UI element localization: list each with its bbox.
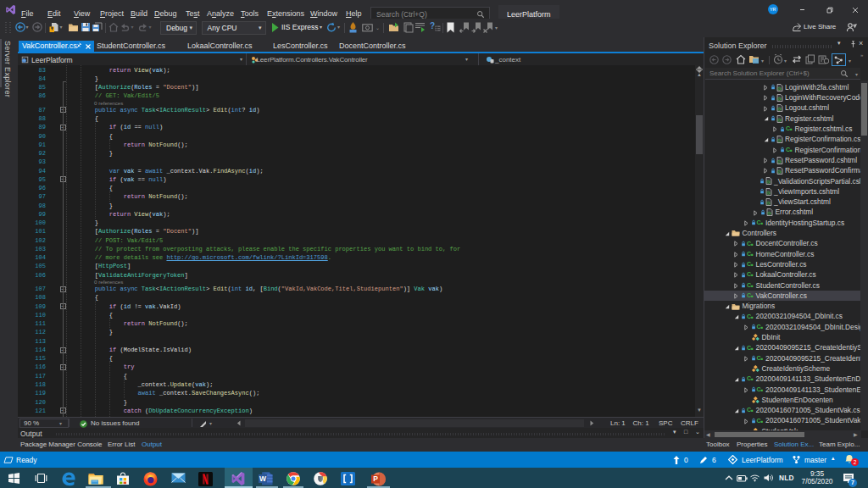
svg-text:W: W [259,474,267,483]
svg-text:P: P [373,474,378,483]
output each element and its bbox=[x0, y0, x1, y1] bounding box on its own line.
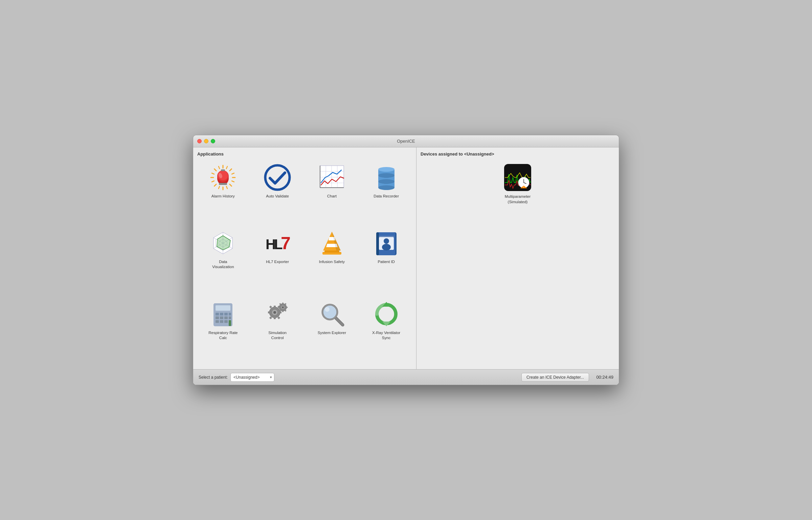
app-simulation-control[interactable]: SimulationControl bbox=[252, 297, 303, 365]
device-multiparameter-icon: ! bbox=[504, 164, 531, 191]
xray-ventilator-sync-label: X-Ray VentilatorSync bbox=[372, 330, 400, 340]
app-auto-validate[interactable]: Auto Validate bbox=[252, 161, 303, 223]
applications-title: Applications bbox=[197, 151, 412, 157]
device-multiparameter-label: Multiparameter(Simulated) bbox=[505, 194, 531, 205]
patient-select-group: Select a patient: <Unassigned> bbox=[199, 373, 274, 382]
app-system-explorer[interactable]: System Explorer bbox=[306, 297, 358, 365]
svg-line-10 bbox=[232, 181, 234, 182]
svg-line-12 bbox=[212, 181, 214, 182]
hl7-exporter-icon: H L 7 bbox=[264, 230, 291, 257]
svg-rect-68 bbox=[220, 313, 223, 315]
data-recorder-label: Data Recorder bbox=[374, 194, 399, 199]
auto-validate-icon bbox=[264, 164, 291, 191]
alarm-history-label: Alarm History bbox=[211, 194, 235, 199]
svg-rect-19 bbox=[221, 169, 225, 171]
app-chart[interactable]: Chart bbox=[306, 161, 358, 223]
devices-title: Devices assigned to <Unassigned> bbox=[421, 151, 615, 157]
svg-rect-69 bbox=[224, 313, 228, 315]
svg-point-92 bbox=[282, 306, 284, 308]
svg-rect-76 bbox=[220, 320, 223, 323]
left-panel: Applications bbox=[193, 147, 416, 369]
app-patient-id[interactable]: Patient ID bbox=[360, 226, 412, 294]
svg-line-13 bbox=[212, 173, 214, 174]
select-patient-label: Select a patient: bbox=[199, 375, 228, 380]
svg-line-8 bbox=[226, 166, 227, 169]
data-visualization-label: DataVisualization bbox=[212, 259, 234, 269]
svg-line-11 bbox=[232, 173, 234, 174]
alarm-history-icon bbox=[209, 164, 236, 191]
main-content: Applications bbox=[193, 147, 619, 369]
bottom-bar: Select a patient: <Unassigned> Create an… bbox=[193, 369, 619, 385]
svg-text:7: 7 bbox=[281, 233, 291, 253]
svg-line-14 bbox=[226, 186, 227, 189]
device-multiparameter-simulated[interactable]: ! Multiparameter(Simulated) bbox=[421, 161, 615, 208]
app-xray-ventilator-sync[interactable]: X-Ray VentilatorSync bbox=[360, 297, 412, 365]
svg-rect-62 bbox=[376, 232, 379, 255]
svg-point-61 bbox=[382, 244, 391, 251]
svg-rect-95 bbox=[286, 307, 288, 308]
window-title: OpenICE bbox=[397, 139, 415, 144]
svg-point-60 bbox=[384, 238, 389, 244]
simulation-control-icon bbox=[264, 301, 291, 328]
svg-line-5 bbox=[215, 184, 217, 186]
minimize-button[interactable] bbox=[204, 139, 208, 143]
infusion-safety-icon bbox=[318, 230, 345, 257]
xray-ventilator-sync-icon bbox=[373, 301, 400, 328]
data-recorder-icon bbox=[373, 164, 400, 191]
svg-rect-67 bbox=[216, 313, 219, 315]
auto-validate-label: Auto Validate bbox=[266, 194, 289, 199]
svg-rect-72 bbox=[220, 316, 223, 319]
hl7-exporter-label: HL7 Exporter bbox=[266, 259, 289, 264]
svg-rect-94 bbox=[282, 310, 284, 312]
respiratory-rate-calc-label: Respiratory RateCalc bbox=[208, 330, 238, 340]
system-explorer-label: System Explorer bbox=[318, 330, 346, 335]
svg-line-102 bbox=[336, 318, 343, 325]
svg-rect-77 bbox=[224, 320, 228, 323]
svg-rect-84 bbox=[279, 311, 281, 313]
app-respiratory-rate-calc[interactable]: Respiratory RateCalc bbox=[197, 297, 249, 365]
close-button[interactable] bbox=[197, 139, 202, 143]
apps-grid: Alarm History Auto Validate bbox=[197, 161, 412, 365]
svg-line-9 bbox=[219, 166, 220, 169]
svg-rect-73 bbox=[224, 316, 228, 319]
simulation-control-label: SimulationControl bbox=[268, 330, 287, 340]
app-alarm-history[interactable]: Alarm History bbox=[197, 161, 249, 223]
svg-line-15 bbox=[219, 186, 220, 189]
svg-rect-66 bbox=[216, 305, 230, 311]
svg-point-40 bbox=[378, 173, 394, 178]
chart-label: Chart bbox=[327, 194, 337, 199]
svg-text:!: ! bbox=[523, 186, 524, 188]
svg-rect-70 bbox=[229, 313, 231, 315]
svg-line-1 bbox=[230, 169, 232, 171]
svg-line-3 bbox=[230, 184, 232, 186]
respiratory-rate-calc-icon bbox=[209, 301, 236, 328]
app-hl7-exporter[interactable]: H L 7 HL7 Exporter bbox=[252, 226, 303, 294]
create-ice-device-adapter-button[interactable]: Create an ICE Device Adapter... bbox=[521, 373, 589, 382]
svg-rect-82 bbox=[274, 306, 276, 308]
app-infusion-safety[interactable]: Infusion Safety bbox=[306, 226, 358, 294]
system-explorer-icon bbox=[318, 301, 345, 328]
traffic-lights bbox=[197, 139, 215, 143]
patient-id-icon bbox=[373, 230, 400, 257]
app-data-recorder[interactable]: Data Recorder bbox=[360, 161, 412, 223]
timer-display: 00:24:49 bbox=[593, 375, 613, 380]
svg-rect-74 bbox=[229, 316, 231, 319]
app-data-visualization[interactable]: DataVisualization bbox=[197, 226, 249, 294]
svg-point-105 bbox=[325, 307, 330, 312]
infusion-safety-label: Infusion Safety bbox=[319, 259, 345, 264]
patient-select-wrapper: <Unassigned> bbox=[230, 373, 274, 382]
patient-select[interactable]: <Unassigned> bbox=[230, 373, 274, 382]
svg-rect-85 bbox=[268, 311, 270, 313]
svg-point-39 bbox=[378, 167, 394, 172]
svg-rect-75 bbox=[216, 320, 219, 323]
title-bar: OpenICE bbox=[193, 135, 619, 147]
svg-rect-83 bbox=[274, 317, 276, 319]
patient-id-label: Patient ID bbox=[378, 259, 395, 264]
maximize-button[interactable] bbox=[211, 139, 215, 143]
chart-icon bbox=[318, 164, 345, 191]
svg-rect-20 bbox=[219, 183, 227, 185]
right-panel: Devices assigned to <Unassigned> bbox=[416, 147, 619, 369]
svg-line-7 bbox=[215, 169, 217, 171]
svg-rect-71 bbox=[216, 316, 219, 319]
data-visualization-icon bbox=[209, 230, 236, 257]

#### EXERCISE PROMPT:
Return each line above where the word "rate" shows up.

#### TASK SOLUTION:
respiratory-rate-calc-label: Respiratory RateCalc bbox=[208, 330, 238, 340]
app-respiratory-rate-calc[interactable]: Respiratory RateCalc bbox=[197, 297, 249, 365]
respiratory-rate-calc-icon bbox=[209, 301, 236, 328]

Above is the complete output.